At 10:30 p.m. local time Sunday, July 15, 2018, Andrew Carter, the BCFS regional director responsible for the children, e-mailed Kevin Dinnin, the company's president and CEO, to alert him to the fact that the 37 children had been waiting for eight hours and not a single one had been processed for reunification.

"The children were initially taken into the facility, but were then returned to the van as the facility was still working on paperwork," explained Carter. "The children were brought back in later in the evening, but returned to the vans because it was too cold in the facility and they were still not ready to be processed in."

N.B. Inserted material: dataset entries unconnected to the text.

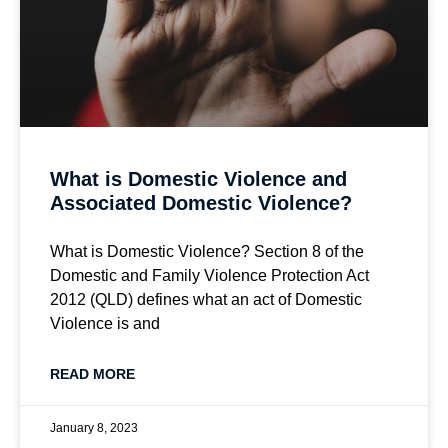
What is Domestic Violence and
Associated Domestic Violence?
What is Domestic Violence? Section 8 of the
Domestic and Family Violence Protection Act
2012 (QLD) defines what an act of Domestic
Violence is and
READ MORE
January 8, 2023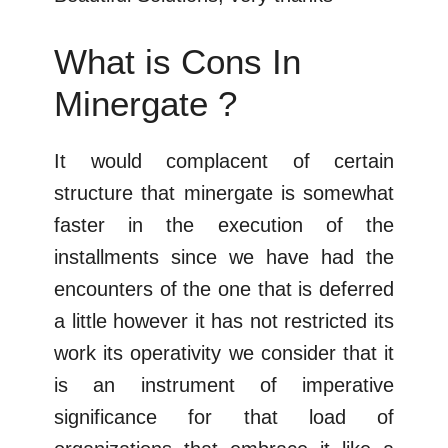
What is Cons In
Minergate ?
It would complacent of certain
structure that minergate is somewhat
faster in the execution of the
installments since we have had the
encounters of the one that is deferred
a little however it has not restricted its
work its operativity we consider that it
is an instrument of imperative
significance for that load of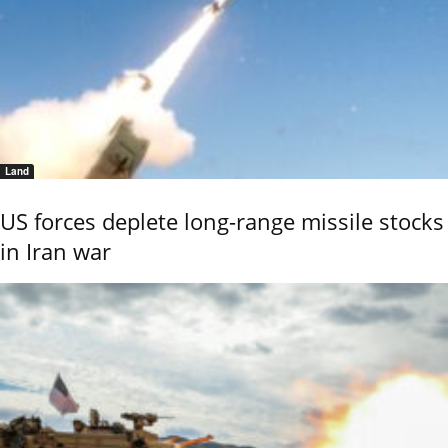
Land
US forces deplete long-range missile stocks
in Iran war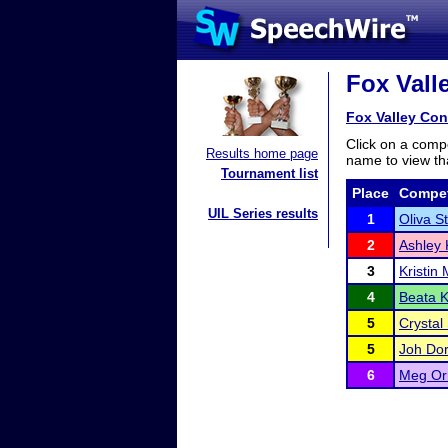
Fox Vall
Fox Valley Con
Click on a compe
Results home page
name to view tha
Tournament list
Place
Compet
UIL Series results
1
Oliva S
2
Ashley 
3
Kristin 
4
Beata 
5
Crystal
5
Joh Do
6
Meg Or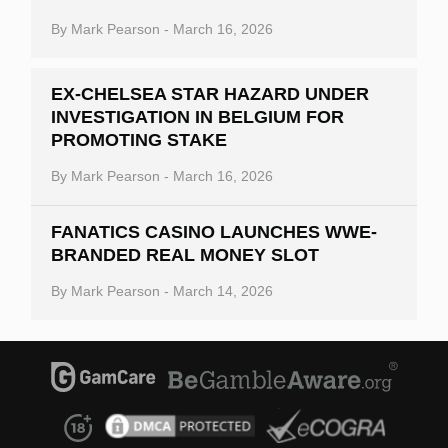
By
Mark Pearson
-
March 16, 2026
EX-CHELSEA STAR HAZARD UNDER
INVESTIGATION IN BELGIUM FOR
PROMOTING STAKE
By
Mark Pearson
-
March 16, 2026
FANATICS CASINO LAUNCHES WWE-
BRANDED REAL MONEY SLOT
By
Mark Pearson
-
March 14, 2026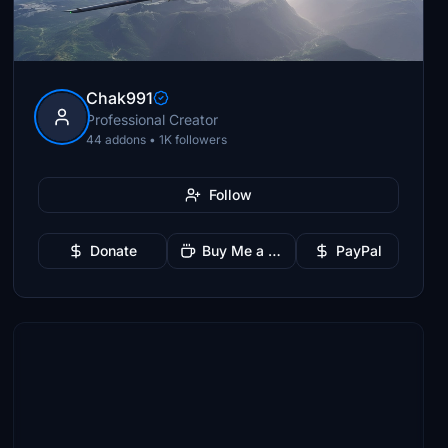
Chak991
Professional Creator
44 addons • 1K followers
Follow
Donate
Buy Me a Coffee
PayPal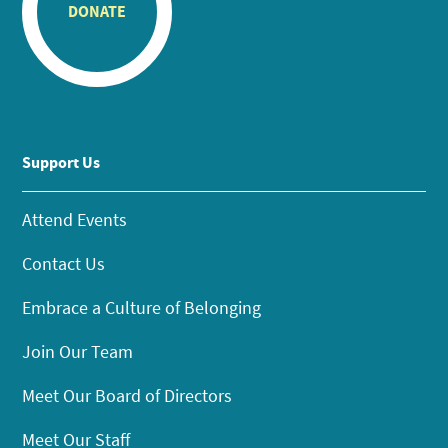
DONATE
Support Us
Attend Events
Contact Us
Embrace a Culture of Belonging
Join Our Team
Meet Our Board of Directors
Meet Our Staff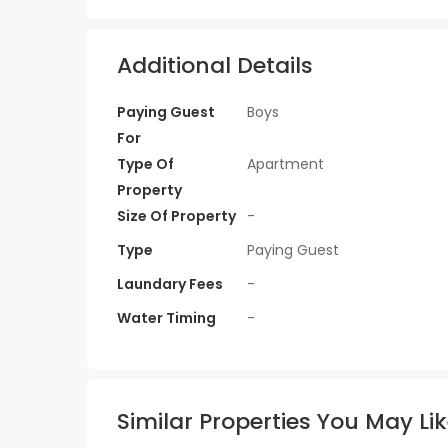
Additional Details
Paying Guest
Boys
For
Type Of
Apartment
Property
Size Of Property
-
Type
Paying Guest
Laundary Fees
-
Water Timing
-
Similar Properties You May Li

Once the BCFS staff realized that ICE wouldn't complete the processing by nightfall, they brought more vans in to give the children room to sleep. ICE reportedly told the staff that if they brought the children back to the center where they'd been held, just a half hour away, it would delay the processing even more.

A former official with Health and Human Services, the agency that's tasked with taking care of detained children, told NBC News that the blame falls squarely on ICE's parent agency, the Department of Homeland Security. "DHS was clearly not ready to deal with the separations and did not take steps necessary to ensure a speedy reunification with their parents," the official said, adding that if DHS had its act together, then "the impact on the kids would have been much less."

"The impact would have been less" is a very clinical way to refer to the trauma that the U.S. is forcing on elementary-school-age children. But the kids in this story are at least back with their families—for unaccompanied minors, the situation is likely to keep getting worse. Health and Human Services has taken into custody 40,800 unaccompanied children this year, a more than 50 percent increase from the year before. The agency is legally required to move them from detention facilities to more child-appropriate places as quickly as they can. On Wednesday, the Trump administration announced that it would be cutting funding for anything deemed "not directly necessary for the protection of life and safety," according to e-mails obtained by The Washington Post. That includes education services, like English classes, recreational activities, including soccer, and legal aid.
According to the Post, an HHS official called these costs for unaccompanied children fleeing violence in Central America "unallowable."